Cette libre circulation entre « les gradins sociaux » fait aussi « perdre aux clivages de leur absolu 1351  », et montre le caractère instable et illusoire de ces barrières. Ce qui explique leur brouillage, de La Fugitive au Temps Retrouvé 1352 , et dans tous les sens : « Le fils de Mme de Cambremer pour qui Legrandin craignait tant d’avoir à nous donner une recommandation parce qu’il ne nous trouvait pas assez chic, épousant la nièce d’un homme qui n’aurait jamais osé monter chez nous par l’escalier de service ! » ; Charlus, qui se « canaillise », et d’une manière générale « les conglomérats de coteries (qui) se défaisaient et se reformaient selon l’attraction d’astres nouveaux destinés d’ailleurs eux aussi à s’éloigner, puis à reparaître 1353  ». Deux séries sont là encore en présence, d’abord parallèles et injoignables, puis « entre ces deux routes des transversales s’établissent », car « la plupart des êtres […ne sont-ils pas] comme sont dans les forêts les "étoiles" des carrefours où viennent converger des routes venues, pour notre vie aussi, des points les plus différents ? 1354  » En définitive, ces multiples chemins, partant dans toutes les directions, qui se sont tracés dans cette pure construction des classes sociales, ont effacé ces distinctions qui paraissaient si gigantesques, et dont le franchissement semblait si improbable.
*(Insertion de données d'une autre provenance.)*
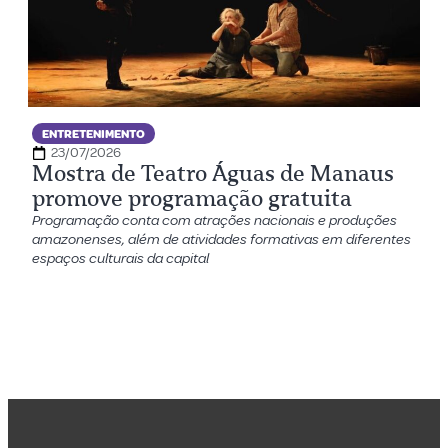
ENTRETENIMENTO
23/07/2026
Mostra de Teatro Águas de Manaus
promove programação gratuita
Programação conta com atrações nacionais e produções
amazonenses, além de atividades formativas em diferentes
espaços culturais da capital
Ces chemins sont finalement les véritables événements que La recherche explore. Et la technique de Proust consiste dans un premier temps à nous préparer à la survenue d’un événement en instaurant, à l’intérieur de chaque topos, une frontière dont le lecteur s’attend à ce qu’elle soit franchie par le personnage, puis, dans un deuxième temps, à déjouer cette attente en nous montrant combien illusoires sont ces distinctions initiales. Et c’est ainsi que l’événement romanesque s’est déplacé du côté de ce "déjouement".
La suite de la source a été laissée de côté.